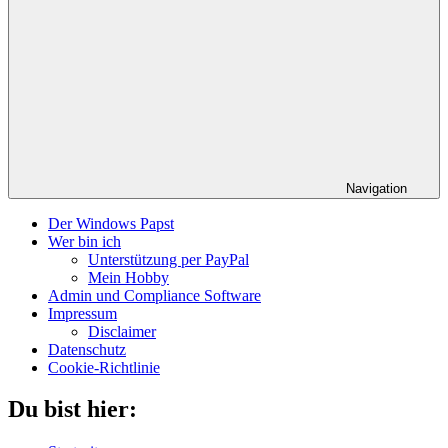
Navigation
Der Windows Papst
Wer bin ich
Unterstützung per PayPal
Mein Hobby
Admin und Compliance Software
Impressum
Disclaimer
Datenschutz
Cookie-Richtlinie
Du bist hier:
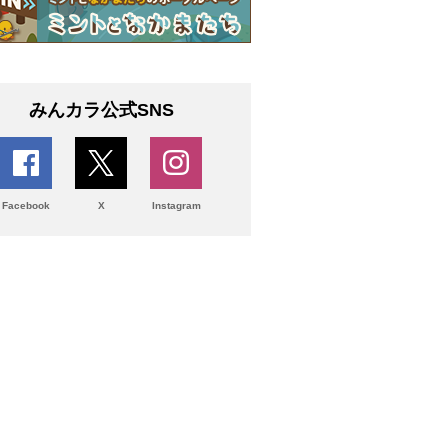
みんカラ公式SNS
Facebook
X
Instagram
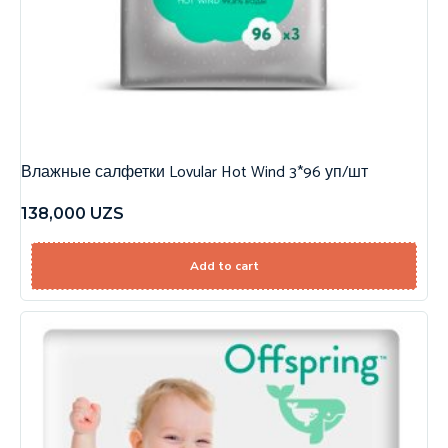
Влажные салфетки Lovular Hot Wind 3*96 уп/шт
138,000
UZS
Add to cart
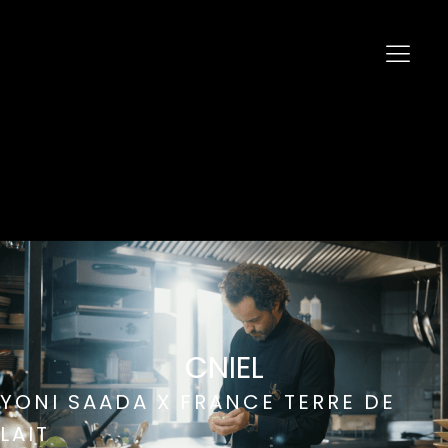
CNIEL
YONI SAADA X FRANCE TERRE DE
LAIT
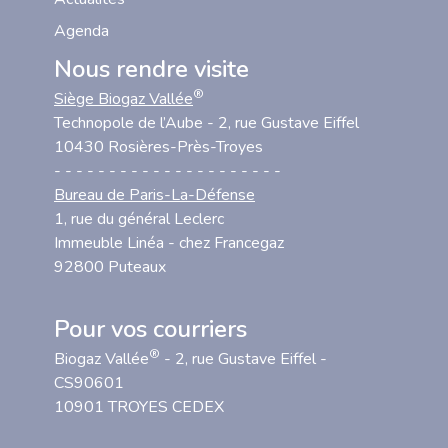
Agenda
Nous rendre visite
®
Siège Biogaz Vallée
Technopole de l’Aube - 2, rue Gustave Eiffel
10430 Rosières-Près-Troyes
- - - - - - - - - - - - - - - - - - - - -
Bureau de Paris-La-Défense
1, rue du général Leclerc
Immeuble Linéa - chez Francegaz
92800 Puteaux
Pour vos courriers
®
Biogaz Vallée
- 2, rue Gustave Eiffel -
CS90601
10901 TROYES CEDEX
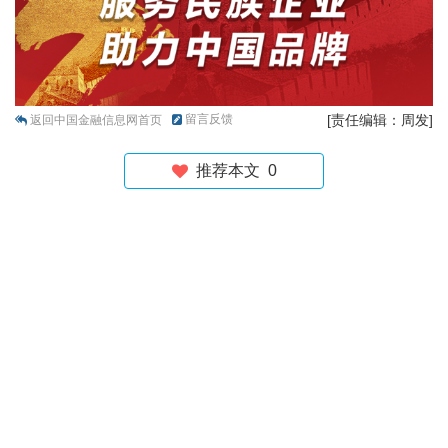
留言反馈
[责任编辑：周发]
返回中国金融信息网首页
推荐本文
0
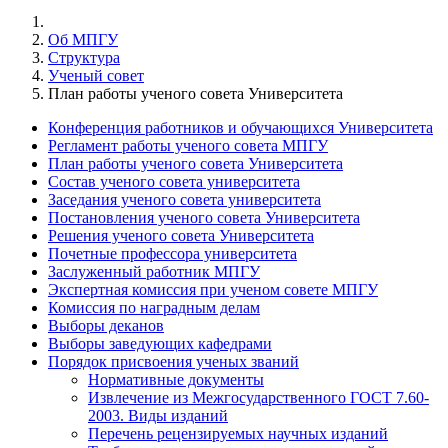
Об МПГУ
Структура
Ученый совет
План работы ученого совета Университета
Конференция работников и обучающихся Университета
Регламент работы ученого совета МПГУ
План работы ученого совета Университета
Состав ученого совета университета
Заседания ученого совета университета
Постановления ученого совета Университета
Решения ученого совета Университета
Почетные профессора университета
Заслуженный работник МПГУ
Экспертная комиссия при ученом совете МПГУ
Комиссия по наградным делам
Выборы деканов
Выборы заведующих кафедрами
Порядок присвоения ученых званий
Нормативные документы
Извлечение из Межгосударственного ГОСТ 7.60-
2003. Виды изданий
Перечень рецензируемых научных изданий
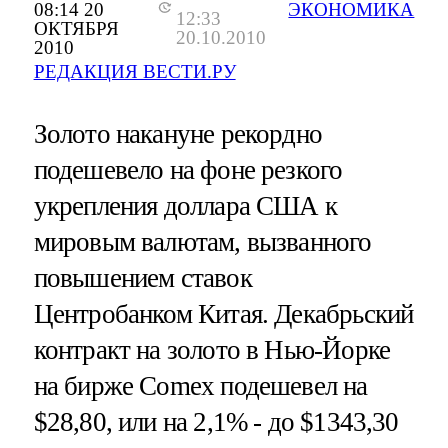
08:14 20
ЭКОНОМИКА
12:33
ОКТЯБРЯ
20.10.2010
2010
РЕДАКЦИЯ ВЕСТИ.РУ
Золото накануне рекордно
подешевело на фоне резкого
укрепления доллара США к
мировым валютам, вызванного
повышением ставок
Центробанком Китая. Декабрьский
контракт на золото в Нью-Йорке
на бирже Comex подешевел на
$28,80, или на 2,1% - до $1343,30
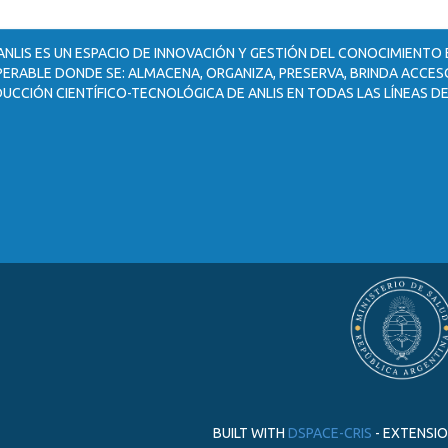
ANLIS ES UN ESPACIO DE INNOVACIÓN Y GESTIÓN DEL CONOCIMIENTO
ERABLE DONDE SE: ALMACENA, ORGANIZA, PRESERVA, BRINDA ACCESO
UCCIÓN CIENTÍFICO-TECNOLÓGICA DE ANLIS EN TODAS LAS LÍNEAS DE
BUILT WITH
DSPACE-CRIS
- EXTENSI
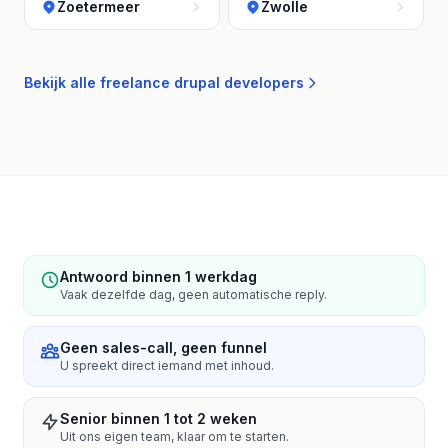
Zoetermeer
Zwolle
Bekijk alle freelance drupal developers
Antwoord binnen 1 werkdag
Vaak dezelfde dag, geen automatische reply.
Geen sales-call, geen funnel
U spreekt direct iemand met inhoud.
Senior binnen 1 tot 2 weken
Uit ons eigen team, klaar om te starten.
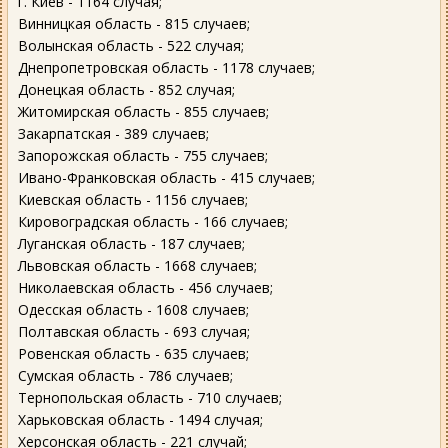
г. Киев - 1164 случая;
Винницкая область - 815 случаев;
Волынская область - 522 случая;
Днепропетровская область - 1178 случаев;
Донецкая область - 852 случая;
Житомирская область - 855 случаев;
Закарпатская - 389 случаев;
Запорожская область - 755 случаев;
Ивано-Франковская область - 415 случаев;
Киевская область - 1156 случаев;
Кировоградская область - 166 случаев;
Луганская область - 187 случаев;
Львовская область - 1668 случаев;
Николаевская область - 456 случаев;
Одесская область - 1608 случаев;
Полтавская область - 693 случая;
Ровенская область - 635 случаев;
Сумская область - 786 случаев;
Тернопольская область - 710 случаев;
Харьковская область - 1494 случая;
Херсонская область - 221 случай;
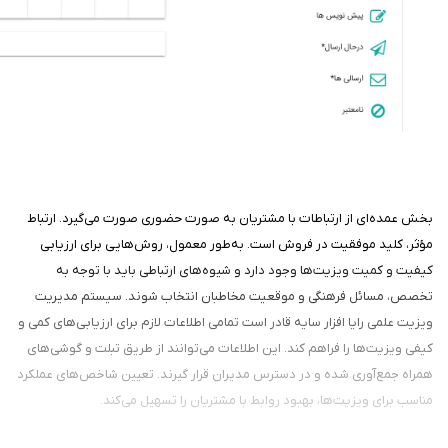
بخش عمده‌ای از ارتباطات با مشتریان به صورت حضوری صورت می‌گیرد. ارتباط
مؤثر، کلید موفقیت در فروش است. به‌طور معمول، روش‌هایی برای ارزیابی
کیفیت و کمیت ویزیت‌ها وجود دارد و شیوه‌های ارتباطی باید با توجه به
تخصص، مسائل فرهنگی و موقعیت مخاطبان انتخاب شوند. سیستم مدیریت
ویزیت علمی رایا افزار سایه قادر است تمامی اطلاعات لازم برای ارزیابی‌های کمی و
کیفی ویزیت‌ها را فراهم کند. این اطلاعات می‌توانند از طریق تبلت و گوشی‌های
همراه جمع‌آوری شده و در دسترس مدیران قرار گیرند. تعیین شاخص‌های عملکرد
مناسب برای ویزیت‌ها، بهبود روابط با مشتریان را تسهیل می‌کند.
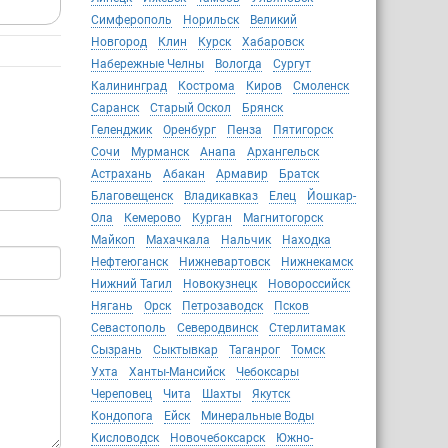
Симферополь
Норильск
Великий
Новгород
Клин
Курск
Хабаровск
Набережные Челны
Вологда
Сургут
Калининград
Кострома
Киров
Смоленск
Саранск
Старый Оскол
Брянск
Геленджик
Оренбург
Пенза
Пятигорск
Сочи
Мурманск
Анапа
Архангельск
Астрахань
Абакан
Армавир
Братск
Благовещенск
Владикавказ
Елец
Йошкар-
Ола
Кемерово
Курган
Магнитогорск
Майкоп
Махачкала
Нальчик
Находка
Нефтеюганск
Нижневартовск
Нижнекамск
Нижний Тагил
Новокузнецк
Новороссийск
Нягань
Орск
Петрозаводск
Псков
Севастополь
Северодвинск
Стерлитамак
Сызрань
Сыктывкар
Таганрог
Томск
Ухта
Ханты-Мансийск
Чебоксары
Череповец
Чита
Шахты
Якутск
Кондопога
Ейск
Минеральные Воды
Кисловодск
Новочебоксарск
Южно-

-.-.-

**TASK BRIEF**
Identify the lines in the entries that hold "Выборы" and return each one.

**YOUR RESPONSE**
Выборы деканов
Выборы заведующих кафедрами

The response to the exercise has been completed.